### What is expected
Exclude all images and print the entries below exactly.

### Input data
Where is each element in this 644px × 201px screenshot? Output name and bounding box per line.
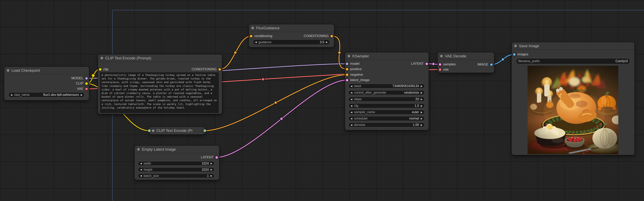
node-title: CLIP Text Encode (Pr — [156, 128, 193, 133]
decrement-arrow-icon[interactable]: ◀ — [140, 175, 142, 177]
increment-arrow-icon[interactable]: ▶ — [421, 105, 422, 107]
link-midpoint-dot — [92, 74, 95, 77]
input-slot-positive: positive — [346, 67, 362, 72]
node-title-bar: KSampler — [345, 52, 428, 60]
widget-seed[interactable]: ◀ seed 734809581638134 ▶ — [348, 84, 424, 88]
node-title-bar: Save Image — [512, 42, 634, 50]
decrement-arrow-icon[interactable]: ◀ — [350, 124, 352, 126]
comfyui-canvas[interactable]: Load Checkpoint MODEL CLIP VAE ◀ ckpt_na… — [0, 0, 644, 201]
decrement-arrow-icon[interactable]: ◀ — [10, 94, 12, 96]
image-output-dot[interactable] — [490, 63, 493, 66]
positive-input-dot[interactable] — [346, 68, 348, 71]
node-title-bar: CLIP Text Encode (Prompt) — [98, 54, 222, 62]
link-midpoint-dot — [502, 58, 504, 61]
node-flux-guidance[interactable]: FluxGuidance conditioning CONDITIONING ◀… — [249, 24, 334, 47]
node-vae-decode[interactable]: VAE Decode samples vae IMAGE — [438, 52, 494, 73]
vae-output-dot[interactable] — [85, 88, 88, 90]
node-status-dot — [252, 27, 254, 29]
output-slot-model: MODEL — [72, 76, 88, 81]
link-midpoint-dot — [274, 101, 277, 104]
widget-batch-size[interactable]: ◀ batch_size 1 ▶ — [138, 173, 214, 178]
widget-scheduler[interactable]: ◀ scheduler normal ▶ — [348, 116, 424, 121]
node-status-dot — [514, 45, 517, 47]
link-midpoint-dot — [280, 117, 283, 120]
prompt-textarea[interactable]: A photorealistic image of a Thanksgiving… — [100, 72, 219, 113]
widget-height[interactable]: ◀ height 1024 ▶ — [138, 167, 214, 172]
link-midpoint-dot — [338, 51, 341, 54]
node-ksampler[interactable]: KSampler model positive negative latent_… — [345, 52, 428, 130]
decrement-arrow-icon[interactable]: ◀ — [350, 111, 352, 113]
vae-input-dot[interactable] — [439, 68, 441, 71]
link-midpoint-dot — [234, 51, 237, 54]
widget-filename-prefix[interactable]: filename_prefix ComfyUI — [516, 58, 630, 64]
widget-control-after-generate[interactable]: ◀ control_after_generate randomize ▶ — [348, 90, 424, 95]
decrement-arrow-icon[interactable]: ◀ — [350, 92, 352, 94]
decrement-arrow-icon[interactable]: ◀ — [255, 41, 256, 43]
latent-image-input-dot[interactable] — [346, 79, 348, 81]
increment-arrow-icon[interactable]: ▶ — [421, 124, 422, 126]
increment-arrow-icon[interactable]: ▶ — [210, 168, 212, 171]
node-title-bar: VAE Decode — [438, 52, 494, 60]
widget-width[interactable]: ◀ width 1024 ▶ — [138, 161, 214, 166]
increment-arrow-icon[interactable]: ▶ — [421, 92, 422, 94]
model-output-dot[interactable] — [85, 77, 88, 80]
conditioning-output-dot[interactable] — [330, 35, 333, 38]
input-slot-clip: clip — [99, 67, 108, 72]
latent-output-dot[interactable] — [216, 156, 218, 159]
collapsed-output-dot[interactable] — [204, 129, 206, 132]
input-slot-conditioning: conditioning — [250, 34, 272, 39]
increment-arrow-icon[interactable]: ▶ — [210, 175, 212, 177]
node-title: Save Image — [519, 44, 539, 48]
input-slot-latent-image: latent_image — [346, 78, 370, 83]
node-title: KSampler — [352, 54, 369, 58]
turkey-dinner-illustration — [528, 66, 618, 154]
widget-sampler-name[interactable]: ◀ sampler_name euler ▶ — [348, 110, 424, 115]
increment-arrow-icon[interactable]: ▶ — [81, 94, 82, 96]
widget-ckpt-name[interactable]: ◀ ckpt_name flux1-dev-fp8.safetensors ▶ — [8, 92, 84, 97]
latent-output-dot[interactable] — [426, 63, 428, 65]
node-clip-text-encode-collapsed[interactable]: CLIP Text Encode (Pr — [149, 127, 205, 134]
collapsed-input-dot[interactable] — [148, 129, 151, 132]
increment-arrow-icon[interactable]: ▶ — [421, 98, 422, 100]
output-slot-conditioning: CONDITIONING — [304, 34, 333, 39]
decrement-arrow-icon[interactable]: ◀ — [350, 105, 352, 107]
increment-arrow-icon[interactable]: ▶ — [421, 118, 422, 120]
node-title: VAE Decode — [445, 54, 466, 58]
decrement-arrow-icon[interactable]: ◀ — [350, 118, 352, 120]
node-title-bar: Load Checkpoint — [4, 67, 89, 74]
widget-steps[interactable]: ◀ steps 20 ▶ — [348, 97, 424, 102]
node-status-dot — [440, 55, 443, 57]
negative-input-dot[interactable] — [346, 74, 348, 76]
conditioning-input-dot[interactable] — [250, 35, 252, 38]
decrement-arrow-icon[interactable]: ◀ — [350, 85, 352, 87]
output-slot-image: IMAGE — [478, 62, 493, 67]
increment-arrow-icon[interactable]: ▶ — [326, 41, 328, 43]
increment-arrow-icon[interactable]: ▶ — [421, 111, 422, 113]
output-slot-latent: LATENT — [411, 61, 428, 66]
widget-denoise[interactable]: ◀ denoise 1.00 ▶ — [348, 122, 424, 127]
node-title: FluxGuidance — [256, 26, 280, 30]
clip-input-dot[interactable] — [99, 68, 102, 71]
samples-input-dot[interactable] — [439, 63, 441, 66]
decrement-arrow-icon[interactable]: ◀ — [350, 98, 352, 100]
increment-arrow-icon[interactable]: ▶ — [421, 85, 422, 87]
widget-cfg[interactable]: ◀ cfg 1.0 ▶ — [348, 103, 424, 108]
conditioning-output-dot[interactable] — [218, 68, 221, 71]
increment-arrow-icon[interactable]: ▶ — [210, 162, 212, 164]
node-empty-latent-image[interactable]: Empty Latent Image LATENT ◀ width 1024 ▶… — [134, 146, 219, 180]
input-slot-samples: samples — [439, 62, 456, 67]
input-slot-vae: vae — [439, 67, 448, 72]
output-slot-clip: CLIP — [76, 81, 88, 86]
images-input-dot[interactable] — [513, 53, 516, 56]
widget-guidance[interactable]: ◀ guidance 3.5 ▶ — [253, 40, 330, 45]
model-input-dot[interactable] — [346, 63, 348, 65]
clip-output-dot[interactable] — [85, 82, 88, 85]
node-status-dot — [137, 148, 140, 151]
node-load-checkpoint[interactable]: Load Checkpoint MODEL CLIP VAE ◀ ckpt_na… — [4, 67, 89, 100]
node-save-image[interactable]: Save Image images filename_prefix ComfyU… — [512, 42, 634, 155]
node-clip-text-encode[interactable]: CLIP Text Encode (Prompt) clip CONDITION… — [98, 54, 222, 114]
decrement-arrow-icon[interactable]: ◀ — [140, 168, 142, 171]
generated-image-preview[interactable] — [528, 66, 618, 154]
decrement-arrow-icon[interactable]: ◀ — [140, 162, 142, 164]
node-status-dot — [100, 57, 103, 59]
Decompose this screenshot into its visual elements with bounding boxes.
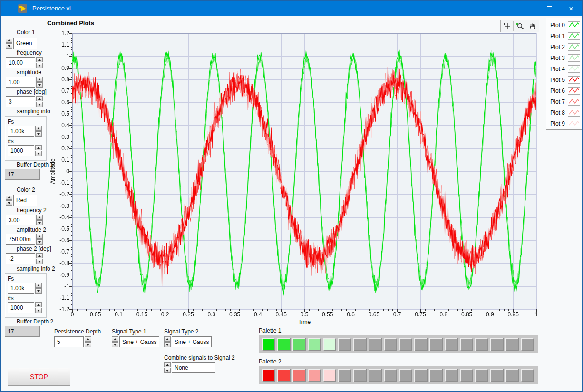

### Output for this exercise
Where is each element in this 644px × 201px screenshot? Output name and bounding box per line.
node-title: CLIP Text Encode (Pr — [156, 128, 193, 133]
decrement-arrow-icon[interactable]: ◀ — [140, 175, 142, 177]
increment-arrow-icon[interactable]: ▶ — [421, 105, 422, 107]
link-midpoint-dot — [92, 74, 95, 77]
input-slot-positive: positive — [346, 67, 362, 72]
node-title-bar: KSampler — [345, 52, 428, 60]
widget-seed[interactable]: ◀ seed 734809581638134 ▶ — [348, 84, 424, 88]
node-title-bar: Save Image — [512, 42, 634, 50]
decrement-arrow-icon[interactable]: ◀ — [350, 124, 352, 126]
comfyui-canvas[interactable]: Load Checkpoint MODEL CLIP VAE ◀ ckpt_na… — [0, 0, 644, 201]
decrement-arrow-icon[interactable]: ◀ — [10, 94, 12, 96]
image-output-dot[interactable] — [490, 63, 493, 66]
positive-input-dot[interactable] — [346, 68, 348, 71]
node-title-bar: CLIP Text Encode (Prompt) — [98, 54, 222, 62]
link-midpoint-dot — [502, 58, 504, 61]
node-flux-guidance[interactable]: FluxGuidance conditioning CONDITIONING ◀… — [249, 24, 334, 47]
node-vae-decode[interactable]: VAE Decode samples vae IMAGE — [438, 52, 494, 73]
vae-output-dot[interactable] — [85, 88, 88, 90]
node-status-dot — [252, 27, 254, 29]
output-slot-model: MODEL — [72, 76, 88, 81]
link-midpoint-dot — [274, 101, 277, 104]
widget-batch-size[interactable]: ◀ batch_size 1 ▶ — [138, 173, 214, 178]
widget-scheduler[interactable]: ◀ scheduler normal ▶ — [348, 116, 424, 121]
node-status-dot — [514, 45, 517, 47]
link-midpoint-dot — [280, 117, 283, 120]
prompt-textarea[interactable]: A photorealistic image of a Thanksgiving… — [100, 72, 219, 113]
widget-height[interactable]: ◀ height 1024 ▶ — [138, 167, 214, 172]
link-midpoint-dot — [338, 51, 341, 54]
node-ksampler[interactable]: KSampler model positive negative latent_… — [345, 52, 428, 130]
decrement-arrow-icon[interactable]: ◀ — [350, 111, 352, 113]
vae-input-dot[interactable] — [439, 68, 441, 71]
link-midpoint-dot — [234, 51, 237, 54]
widget-filename-prefix[interactable]: filename_prefix ComfyUI — [516, 58, 630, 64]
widget-control-after-generate[interactable]: ◀ control_after_generate randomize ▶ — [348, 90, 424, 95]
decrement-arrow-icon[interactable]: ◀ — [350, 92, 352, 94]
decrement-arrow-icon[interactable]: ◀ — [255, 41, 256, 43]
latent-image-input-dot[interactable] — [346, 79, 348, 81]
increment-arrow-icon[interactable]: ▶ — [421, 124, 422, 126]
increment-arrow-icon[interactable]: ▶ — [210, 168, 212, 171]
node-title-bar: VAE Decode — [438, 52, 494, 60]
widget-width[interactable]: ◀ width 1024 ▶ — [138, 161, 214, 166]
increment-arrow-icon[interactable]: ▶ — [421, 92, 422, 94]
model-output-dot[interactable] — [85, 77, 88, 80]
conditioning-output-dot[interactable] — [330, 35, 333, 38]
input-slot-clip: clip — [99, 67, 108, 72]
latent-output-dot[interactable] — [216, 156, 218, 159]
collapsed-output-dot[interactable] — [204, 129, 206, 132]
input-slot-conditioning: conditioning — [250, 34, 272, 39]
increment-arrow-icon[interactable]: ▶ — [210, 175, 212, 177]
node-title: Save Image — [519, 44, 539, 48]
input-slot-latent-image: latent_image — [346, 78, 370, 83]
node-title: KSampler — [352, 54, 369, 58]
turkey-dinner-illustration — [528, 66, 618, 154]
widget-sampler-name[interactable]: ◀ sampler_name euler ▶ — [348, 110, 424, 115]
increment-arrow-icon[interactable]: ▶ — [81, 94, 82, 96]
widget-ckpt-name[interactable]: ◀ ckpt_name flux1-dev-fp8.safetensors ▶ — [8, 92, 84, 97]
latent-output-dot[interactable] — [426, 63, 428, 65]
node-clip-text-encode-collapsed[interactable]: CLIP Text Encode (Pr — [149, 127, 205, 134]
collapsed-input-dot[interactable] — [148, 129, 151, 132]
increment-arrow-icon[interactable]: ▶ — [421, 98, 422, 100]
output-slot-conditioning: CONDITIONING — [304, 34, 333, 39]
decrement-arrow-icon[interactable]: ◀ — [350, 105, 352, 107]
increment-arrow-icon[interactable]: ▶ — [421, 118, 422, 120]
node-title: VAE Decode — [445, 54, 466, 58]
decrement-arrow-icon[interactable]: ◀ — [350, 118, 352, 120]
node-title-bar: Load Checkpoint — [4, 67, 89, 74]
widget-steps[interactable]: ◀ steps 20 ▶ — [348, 97, 424, 102]
node-status-dot — [440, 55, 443, 57]
negative-input-dot[interactable] — [346, 74, 348, 76]
conditioning-input-dot[interactable] — [250, 35, 252, 38]
decrement-arrow-icon[interactable]: ◀ — [350, 85, 352, 87]
output-slot-image: IMAGE — [478, 62, 493, 67]
increment-arrow-icon[interactable]: ▶ — [326, 41, 328, 43]
increment-arrow-icon[interactable]: ▶ — [421, 111, 422, 113]
output-slot-latent: LATENT — [411, 61, 428, 66]
widget-denoise[interactable]: ◀ denoise 1.00 ▶ — [348, 122, 424, 127]
node-title: FluxGuidance — [256, 26, 280, 30]
clip-input-dot[interactable] — [99, 68, 102, 71]
samples-input-dot[interactable] — [439, 63, 441, 66]
decrement-arrow-icon[interactable]: ◀ — [350, 98, 352, 100]
increment-arrow-icon[interactable]: ▶ — [421, 85, 422, 87]
widget-cfg[interactable]: ◀ cfg 1.0 ▶ — [348, 103, 424, 108]
conditioning-output-dot[interactable] — [218, 68, 221, 71]
increment-arrow-icon[interactable]: ▶ — [210, 162, 212, 164]
node-empty-latent-image[interactable]: Empty Latent Image LATENT ◀ width 1024 ▶… — [134, 146, 219, 180]
input-slot-samples: samples — [439, 62, 456, 67]
input-slot-vae: vae — [439, 67, 448, 72]
output-slot-clip: CLIP — [76, 81, 88, 86]
images-input-dot[interactable] — [513, 53, 516, 56]
widget-guidance[interactable]: ◀ guidance 3.5 ▶ — [253, 40, 330, 45]
model-input-dot[interactable] — [346, 63, 348, 65]
clip-output-dot[interactable] — [85, 82, 88, 85]
node-status-dot — [137, 148, 140, 151]
node-load-checkpoint[interactable]: Load Checkpoint MODEL CLIP VAE ◀ ckpt_na… — [4, 67, 89, 100]
node-save-image[interactable]: Save Image images filename_prefix ComfyU… — [512, 42, 634, 155]
node-clip-text-encode[interactable]: CLIP Text Encode (Prompt) clip CONDITION… — [98, 54, 222, 114]
decrement-arrow-icon[interactable]: ◀ — [140, 168, 142, 171]
generated-image-preview[interactable] — [528, 66, 618, 154]
decrement-arrow-icon[interactable]: ◀ — [140, 162, 142, 164]
node-status-dot — [100, 57, 103, 59]
Decompose this screenshot into its visual elements with bounding boxes.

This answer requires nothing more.